From a whisper hope grows slowly
First in a moderate tone and finally to a roar
It supersedes fear, sorrow, and even despair
It gives us the courage to try again.
“Pick yourself up,” it demands
“Can’t you see that tomorrow has better things in store.”
And we begin to believe in ourselves, and we arise
To meet tomorrow a little stronger and more prepared.
Hope abides in each of us
Giving us the energy to survive
“Life is very good,” it assures us
“Carry on with your work, and you will be blessed.”
‘Hope abides in each of us.’ May each one of us discover that truth as we cross the threshold into the New Year and make a new beginning. And let us say: Amen.

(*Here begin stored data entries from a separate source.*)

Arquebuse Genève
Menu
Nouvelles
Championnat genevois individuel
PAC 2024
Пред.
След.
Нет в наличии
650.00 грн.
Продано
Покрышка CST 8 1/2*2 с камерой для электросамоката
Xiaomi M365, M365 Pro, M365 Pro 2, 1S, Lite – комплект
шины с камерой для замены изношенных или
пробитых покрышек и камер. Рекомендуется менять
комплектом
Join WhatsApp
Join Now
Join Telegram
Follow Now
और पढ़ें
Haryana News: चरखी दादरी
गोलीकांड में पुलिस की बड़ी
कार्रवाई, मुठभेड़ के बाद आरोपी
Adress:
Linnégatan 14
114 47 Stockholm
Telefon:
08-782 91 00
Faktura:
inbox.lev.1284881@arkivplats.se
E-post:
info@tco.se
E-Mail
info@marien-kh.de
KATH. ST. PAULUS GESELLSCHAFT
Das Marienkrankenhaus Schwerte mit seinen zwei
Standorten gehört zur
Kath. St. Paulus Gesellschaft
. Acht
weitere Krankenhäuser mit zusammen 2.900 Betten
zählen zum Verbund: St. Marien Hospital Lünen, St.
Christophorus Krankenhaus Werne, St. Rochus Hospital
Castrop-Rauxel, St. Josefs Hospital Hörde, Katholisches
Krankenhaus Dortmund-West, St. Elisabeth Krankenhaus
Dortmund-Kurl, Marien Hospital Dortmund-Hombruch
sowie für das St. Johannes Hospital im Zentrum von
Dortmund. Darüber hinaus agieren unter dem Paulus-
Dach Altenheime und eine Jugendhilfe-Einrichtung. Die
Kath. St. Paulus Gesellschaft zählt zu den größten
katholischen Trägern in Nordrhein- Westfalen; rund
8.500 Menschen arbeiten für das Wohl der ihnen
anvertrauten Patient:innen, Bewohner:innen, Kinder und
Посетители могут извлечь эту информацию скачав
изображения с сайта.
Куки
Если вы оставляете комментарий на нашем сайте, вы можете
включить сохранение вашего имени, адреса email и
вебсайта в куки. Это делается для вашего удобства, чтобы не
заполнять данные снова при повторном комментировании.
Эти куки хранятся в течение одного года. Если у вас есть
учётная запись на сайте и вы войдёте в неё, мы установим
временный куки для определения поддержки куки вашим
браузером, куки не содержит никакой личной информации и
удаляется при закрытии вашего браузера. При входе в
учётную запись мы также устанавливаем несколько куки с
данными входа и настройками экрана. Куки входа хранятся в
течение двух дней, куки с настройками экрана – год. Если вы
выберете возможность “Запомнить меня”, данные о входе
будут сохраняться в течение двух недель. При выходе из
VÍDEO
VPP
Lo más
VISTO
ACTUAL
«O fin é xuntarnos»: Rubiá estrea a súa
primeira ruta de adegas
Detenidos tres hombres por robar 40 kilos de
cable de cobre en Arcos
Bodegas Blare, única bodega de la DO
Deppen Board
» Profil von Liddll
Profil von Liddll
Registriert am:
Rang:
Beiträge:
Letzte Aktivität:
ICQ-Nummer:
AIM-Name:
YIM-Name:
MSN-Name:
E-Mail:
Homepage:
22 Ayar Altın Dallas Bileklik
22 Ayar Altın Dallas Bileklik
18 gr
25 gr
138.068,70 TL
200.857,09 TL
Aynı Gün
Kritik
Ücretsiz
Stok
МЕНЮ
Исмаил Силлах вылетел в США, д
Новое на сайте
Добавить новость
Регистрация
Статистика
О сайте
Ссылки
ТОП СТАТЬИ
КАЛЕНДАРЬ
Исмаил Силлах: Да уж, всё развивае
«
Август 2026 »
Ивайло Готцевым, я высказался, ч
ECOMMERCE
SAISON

Rabbi Elizabeth Tikvah Sarah
Brighton & Hove Progressive Synagogue – Adat Shalom Verei’ut
Erev Rosh Ha-Shanah 5774 – 4th September 2013
 The Wisdom of Insecurity: A Message for an Age of Anxiety (Vintage, 1951).
 Translated by Rabbi Chaim Stern and included in High and Holy Days. A Book of Jewish Wisdom edited by Rabbi Andrew Goldstein and Rabbi Charles Middleburgh. Canterbury Press, Norwich, 2010, p. 15.
 From Covenant of the Heart – Prayers, Poems and Meditations from the Women of Reform Judaism. National Federation of Temple sisterhood is, USA, 1993. Quoted in High and Holy Days. A Book of Jewish Wisdom, pp.16-17.